Mobile card reader startup iZettle has decided to shift the goal posts by launching a new per transaction pricing structure that means its fee can fall as low as 1.5%, depending on the monthly sales volume of each business. This compares to the flat 2.75% fee charged by European rivals such as Payleven and SumUp.
iZettle

The mobile card reader space is a crowded one in Europe, even though U.S. early mover Square still hasn’t waded in. Contenders include iZettle, Rocket Internet-backed Payleven and SumUp to name three. All three share the same flat fee structure, charging 2.75% per transaction and no monthly fee, enabling the startups to put card payments within reach of small businesses. Or rather they shared that rate until now, but iZettle has decided to shift the goal posts by launching a new per transaction pricing structure that means its fee can fall as low as 1.5%, depending on the monthly sales volume of each business.

iZettle is keeping the 2.75% per transaction as its ceiling but once a small businesses takes more than £2,000 per month the fee starts dropping, bottoming out at 1.5%. iZettle is doing the rate reduction calculations itself, and to keep things simple UK MD Jens Munch said it will be charging 2.75% on all transactions during the month and then doing an end of month reckoning. Businesses that exceed the £2,000 sales threshold will receive cashback, based on the reduced rate associated with their total monthly sales.

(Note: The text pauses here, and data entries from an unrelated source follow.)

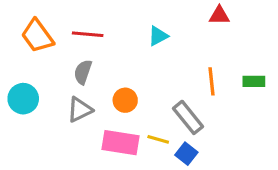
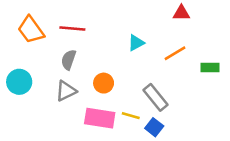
cyan triangle: (158, 36) -> (136, 43), moved
orange line: (211, 81) -> (175, 53), moved, turned 65

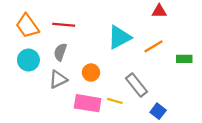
cyan triangle: (136, 43) -> (119, 37), size x1.6
cyan circle: (19, 82) -> (28, 60), moved
blue square: (154, 127) -> (158, 111), moved

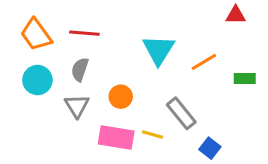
red triangle: (159, 11) -> (236, 15), moved
cyan triangle: (119, 37) -> (159, 50), turned -30
gray triangle: (58, 79) -> (77, 106), turned -36

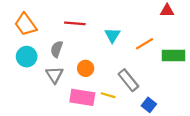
red line: (84, 33) -> (75, 23), moved
cyan triangle: (159, 50) -> (112, 35), size x0.7
green rectangle: (245, 79) -> (173, 56), size x1.5

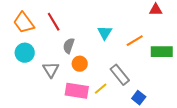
red line: (75, 23) -> (54, 22), moved, turned 54
gray semicircle: (57, 49) -> (69, 46), moved
yellow line: (108, 95) -> (101, 89), turned -56

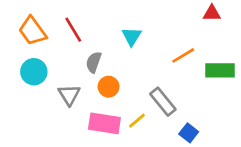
cyan triangle: (105, 33) -> (132, 36), moved

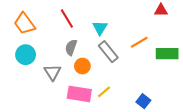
red line: (73, 30) -> (67, 18), moved
gray rectangle: (163, 102) -> (108, 52), moved

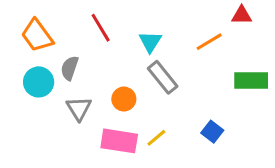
orange line: (139, 42) -> (209, 42), moved
gray semicircle: (71, 47) -> (70, 68), moved
blue square: (143, 101) -> (212, 132), moved

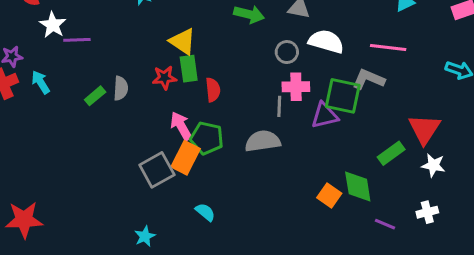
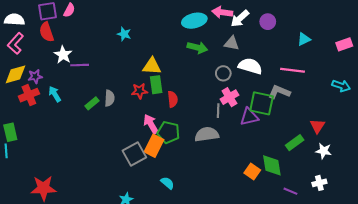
yellow triangle: (183, 41) -> (152, 66), turned -30
pink cross: (296, 87) -> (229, 97), turned -30
red triangle: (424, 129) -> (317, 126), size x0.7

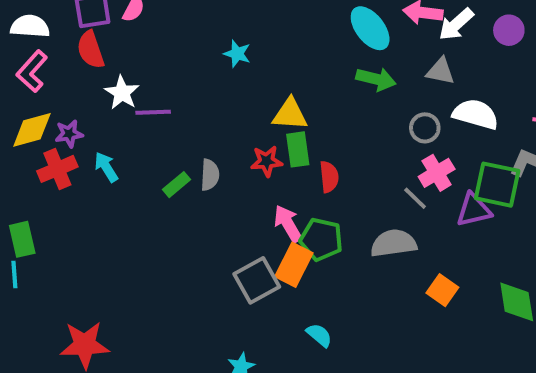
cyan ellipse: (194, 21) -> (370, 28), turned 65
gray line: (218, 111) -> (415, 198), turned -48
orange square: (252, 172) -> (442, 290), moved

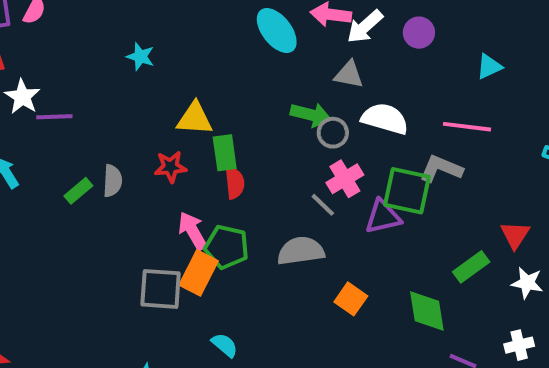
green arrow: (376, 79) -> (311, 115), moved
green rectangle: (298, 149) -> (225, 153), moved
gray square: (257, 280) -> (161, 289), turned 33

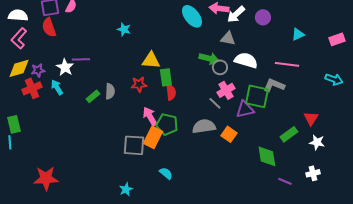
white star: (22, 97) -> (65, 67), moved
orange square: (351, 299) -> (229, 134), moved

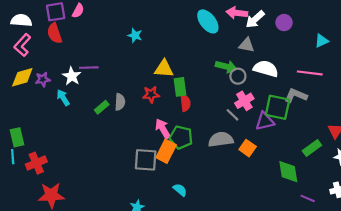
red cross: (32, 88) -> (36, 163), moved

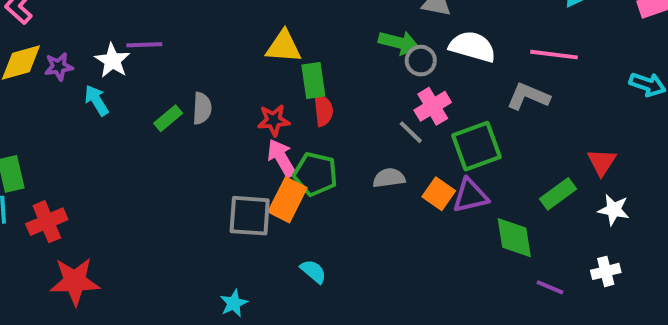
red star: (151, 94) -> (274, 120), moved
green square: (278, 107) -> (476, 146), moved, turned -32
purple triangle: (265, 121) -> (470, 196), moved
gray semicircle: (221, 139) -> (389, 178), size x0.7

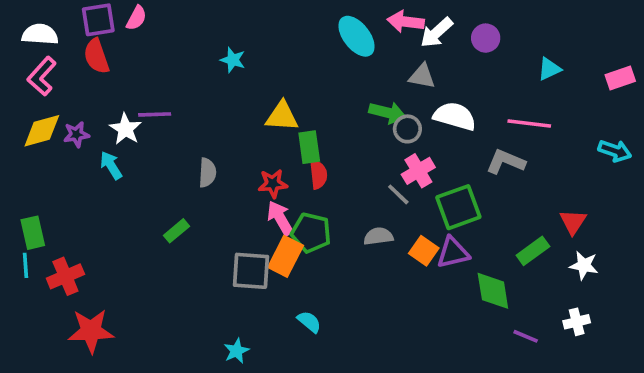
green rectangle: (168, 118) -> (176, 231), moved

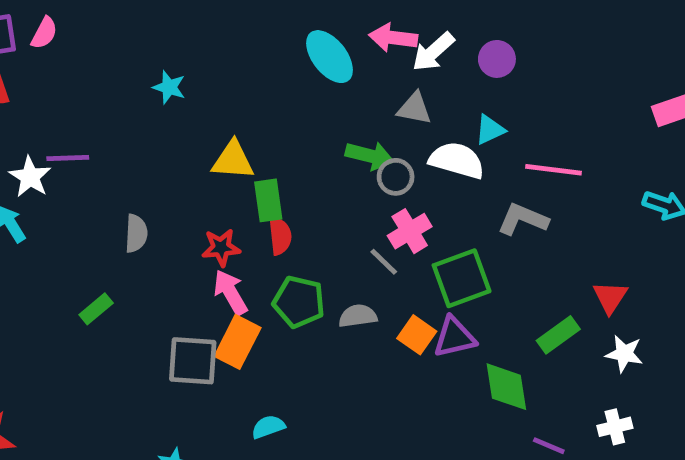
cyan triangle: (549, 69) -> (490, 130), moved
green pentagon: (311, 233) -> (299, 302), moved
cyan semicircle: (309, 322) -> (268, 427), turned -60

“The 2.75% [rate] is a hangover from the U.S.,” Munch tells TechCrunch. “Square essentially said 2.75% because of U.S. cost structure which is quite different from Europe, and that was brought over [by European mobile payment startups]. So we knew that at some point that was going to be challenged.”

Munch said iZettle assessed various options for reducing the rate, included rate bands and charging monthly fees, but settled on a sliding reducing fee based on monthly transaction volume in order to keep things as simple as possible for its small business customers, while still creating a new lower fee floor that undercuts its rivals.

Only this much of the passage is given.